Florentina Holzinger inszenierte in der Vergangenheit nicht nur in Theatern und Opernhäusern, sondern trat auch schon vor Kameras auf. In dem 2024 erschienenen österreichischen Spielfilm „Mond“ von Kurdwin Ayub spielte sie die Hauptrolle. Bekannt wurde sie jedoch für ihre Live-Performances, in denen sie gerne mit Tabus bricht, auf feministische und streitbare Inhalte setzt.

So macht sie in „Sancta“ die weibliche Sexualität in der Kirche zum Thema, zeigt nackte und masturbierende Nonnen und ruft damit katholische Geistliche auf den Plan. Stuttgarts Stadtdekan Christian Hermes sagte der Katholischen Nachrichten-Agentur, religiöse Gefühle würden mit dem Stück „obszön verletzt“.

Eine Szene aus Florentina Holzingers Oper „Sancta“. (Quelle: Nicole Marianna Wytyczak)

Wie Holzinger in einem Interview mit dem österreichischen Radiosender FM4 erklärte, sei es ihr langgehegter Traum gewesen, sich an dem Einfluss der katholischen Symbolwelt „in irgendeiner Art und Weise explizit abzuarbeiten“. In ihrem Team seien diverse Meinungen zum Thema Religion vertreten, auch katholische Gläubige zählten dazu. Sie erklärt: „Uns war aber immer klar, dieses Thema werden wir nicht mit Samthandschuhen anfassen.“ Die Kirche habe „wirklich so viel Dreck am Stecken, die müssen auch einstecken können“.

Mit der „Sancta“-Oper werden jedoch offenbar nicht nur religiöse Gefühle, sondern auch Körper verletzt. Während einer Aufführung in Stuttgart gab es eine Live-Piercing-Szene, in der zwei Darstellerinnen jeweils zwei Karabinerhaken durch den Rücken gebohrt wurden, wie „Deutschlandfunk Kultur“ berichtete.

Dass Holzinger gerne mit blutigen und expliziten Bildern sowie nackter Haut provoziert, zeigt sich auch auf ihrem Instagram-Account. Dort teilt sie Kunst und Eindrücke von Live-Performances, die auf rohe Gewalt anspielen.

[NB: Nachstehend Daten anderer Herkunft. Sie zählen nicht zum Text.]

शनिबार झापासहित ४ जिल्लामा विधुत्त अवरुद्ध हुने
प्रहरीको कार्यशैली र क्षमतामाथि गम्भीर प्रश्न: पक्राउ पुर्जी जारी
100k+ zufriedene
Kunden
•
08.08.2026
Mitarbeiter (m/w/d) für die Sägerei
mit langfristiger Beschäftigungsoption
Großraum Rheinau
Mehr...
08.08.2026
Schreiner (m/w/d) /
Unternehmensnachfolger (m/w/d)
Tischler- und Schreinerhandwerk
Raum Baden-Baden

Daneben sind auf dem Account Aufnahmen zu finden, auf denen Florentina Holzinger mit Freunden zu sehen ist. Viel Privates gibt sie neben Fotos, wie etwa von Festival-Besuchen in Athen, nicht preis. Dafür äußert sie sich auf Instagram über die aktuelle Kritik und „skandalheischende Headlines“ zur „Sancta“-Oper. Sie erhalte aufgrund der Aufregung um das Stück Gewaltdrohungen von „Fanatikern und Dogmatikern“. Wer keine Lust habe, müsse sich das Stück nicht ansehen, stellt sie klar und ergänzt, Hasskommentare auf ihrer Seite nicht zu dulden.

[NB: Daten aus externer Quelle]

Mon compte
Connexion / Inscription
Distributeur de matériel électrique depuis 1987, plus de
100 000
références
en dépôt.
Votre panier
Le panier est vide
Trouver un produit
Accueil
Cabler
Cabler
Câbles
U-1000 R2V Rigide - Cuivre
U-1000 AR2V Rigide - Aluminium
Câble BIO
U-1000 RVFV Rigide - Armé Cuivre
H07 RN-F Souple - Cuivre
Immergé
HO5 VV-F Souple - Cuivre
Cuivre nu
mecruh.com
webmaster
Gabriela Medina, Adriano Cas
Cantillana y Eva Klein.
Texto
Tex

Tatsächlich werden Besucher ihrer Oper explizit vor den beschriebenen Szenen gewarnt. Auf der Website der Volksbühne Berlin heißt es: „Wir empfehlen für den Besuch der Vorstellung ein Mindestalter von 18 Jahren.“ Zudem wird eine Triggerwarnung wegen selbstverletzender Handlungen, Blut, Nadeln, Stroboskop-Licht sowie der expliziten Darstellung und Beschreibung körperlicher und sexualisierter Gewalt ausgesprochen. Es ist nicht das erste Mal, dass es zu Holzingers Inszenierung einen Warnhinweis gibt. In ähnlicher Form wurde ein solcher auch zu dem Stück „Ophelia’s Got Talent“ auf der Seite der Berliner Filmfestspiele vermerkt, in dem es ebenfalls viel nackte Haut zu sehen gab.